▶ Task statement
Scan the records below, and wherever a line has the word "Wonju", pull it out.

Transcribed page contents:
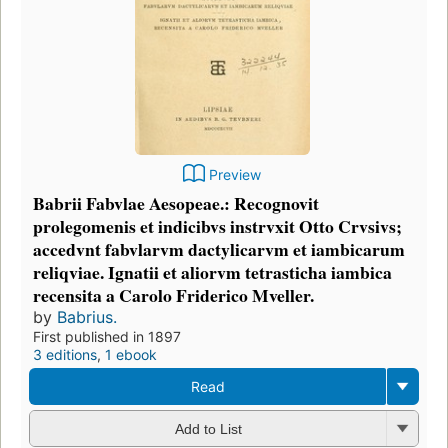
Preview
Babrii Fabvlae Aesopeae.: Recognovit
prolegomenis et indicibvs instrvxit Otto Crvsivs;
accedvnt fabvlarvm dactylicarvm et iambicarum
reliqviae. Ignatii et aliorvm tetrasticha iambica
recensita a Carolo Friderico Mveller.
by
Babrius.
First published in 1897
3 editions
,
1 ebook
Read
Add to List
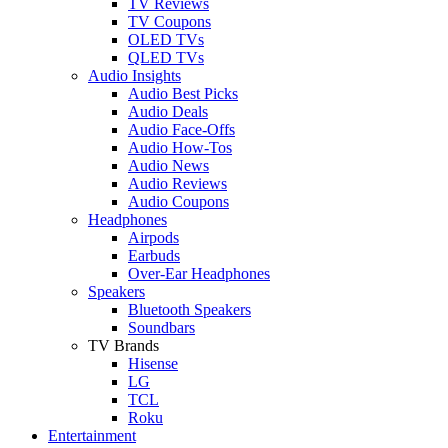
TV Reviews
TV Coupons
OLED TVs
QLED TVs
Audio Insights
Audio Best Picks
Audio Deals
Audio Face-Offs
Audio How-Tos
Audio News
Audio Reviews
Audio Coupons
Headphones
Airpods
Earbuds
Over-Ear Headphones
Speakers
Bluetooth Speakers
Soundbars
TV Brands
Hisense
LG
TCL
Roku
Entertainment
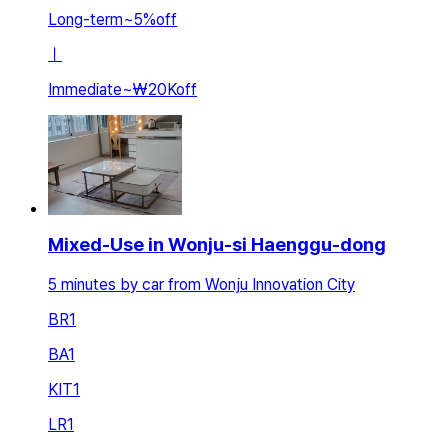
Long-term
~
5
%
off
ㅣ
Immediate
~
₩20K
off
Mixed-Use in Wonju-si Haenggu-dong
5 minutes by car from Wonju Innovation City
BR
1
BA
1
KIT
1
LR
1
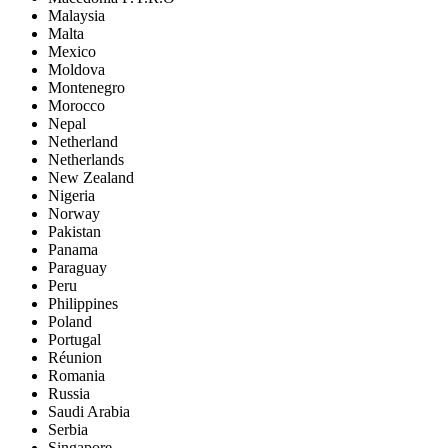
Malaysia
Malta
Mexico
Moldova
Montenegro
Morocco
Nepal
Netherland
Netherlands
New Zealand
Nigeria
Norway
Pakistan
Panama
Paraguay
Peru
Philippines
Poland
Portugal
Réunion
Romania
Russia
Saudi Arabia
Serbia
Singapore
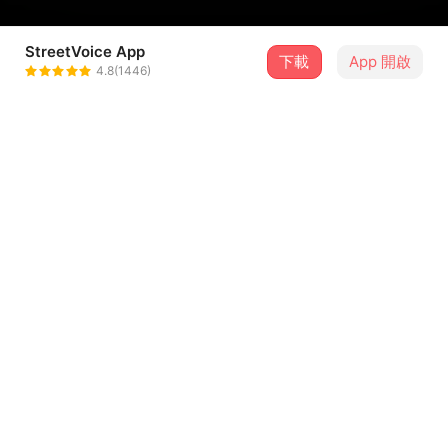
StreetVoice App
下載
App 開啟
MoonD'shake
4.8(1446)
＋ 追蹤
@moondshake
介紹
☾
許家菱 Lynn Hsu - Vocals
黃子恩 John Huang - Electric guitar
黃國晏 Kuo-yen Huang - Vocals, Electric guitar, Synth,
Keys, Bass
...查看更多
陳奕欣 Dee Chen - Drums
Producer/Arranger: MoonD’shake
歌詞
Recording Engineers: 吳昱陞 Sam Wu (Vocal), 劉又熊 Liu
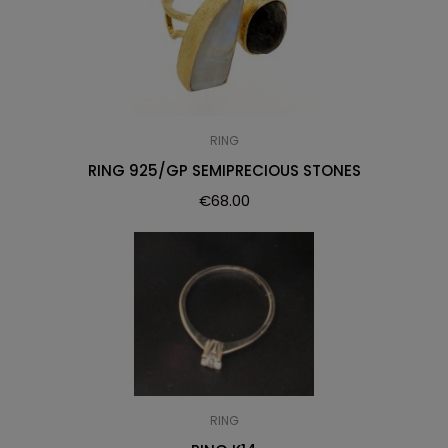
RING
RING 925/GP SEMIPRECIOUS STONES
€
68.00
RING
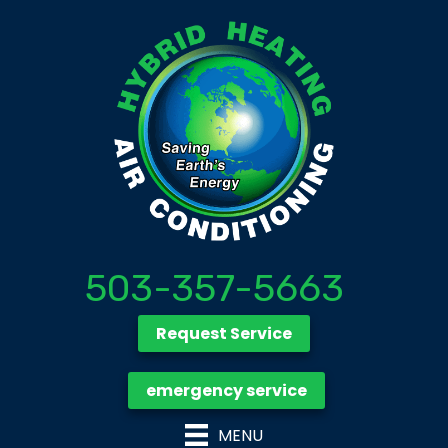
503-357-5663
Request Service
emergency service
MENU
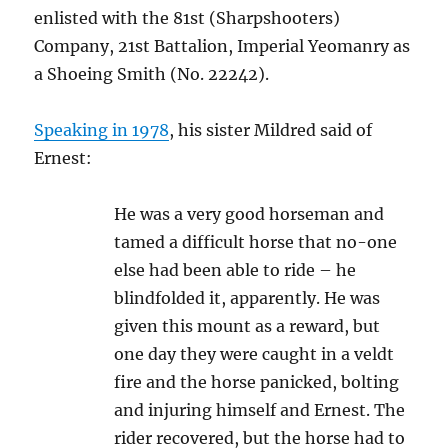
enlisted with the 81st (Sharpshooters)
Company, 21st Battalion, Imperial Yeomanry as
a Shoeing Smith (No. 22242).
Speaking in 1978
, his sister Mildred said of
Ernest:
He was a very good horseman and
tamed a difficult horse that no-one
else had been able to ride – he
blindfolded it, apparently. He was
given this mount as a reward, but
one day they were caught in a veldt
fire and the horse panicked, bolting
and injuring himself and Ernest. The
rider recovered, but the horse had to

▶ Result for this task
Mixed-Use in Wonju-si Haenggu-dong
5 minutes by car from Wonju Innovation City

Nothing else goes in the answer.